## What is being asked
Count the lines in the records below that contain the word "arcu", and give only that count.
☆ ☆ ☆ ☆ ☆
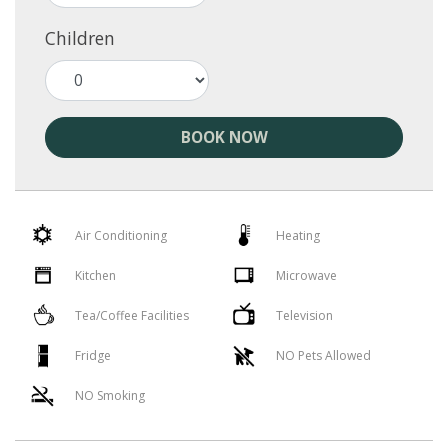
Children
BOOK NOW
Air Conditioning
Heating
Kitchen
Microwave
Tea/Coffee Facilities
Television
Fridge
NO Pets Allowed
NO Smoking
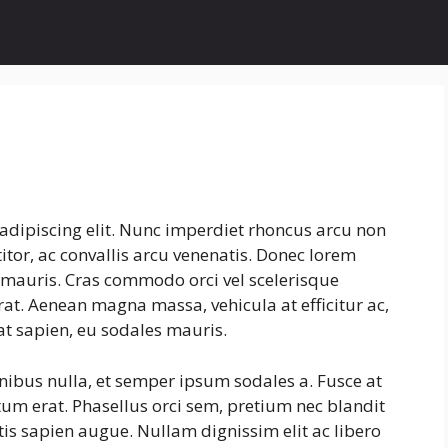
adipiscing elit. Nunc imperdiet rhoncus arcu non
tor, ac convallis arcu venenatis. Donec lorem
s mauris. Cras commodo orci vel scelerisque
erat. Aenean magna massa, vehicula at efficitur ac,
at sapien, eu sodales mauris.
inibus nulla, et semper ipsum sodales a. Fusce at
tum erat. Phasellus orci sem, pretium nec blandit
is sapien augue. Nullam dignissim elit ac libero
☆ ☆ ☆ ☆ ☆
## Answer section
2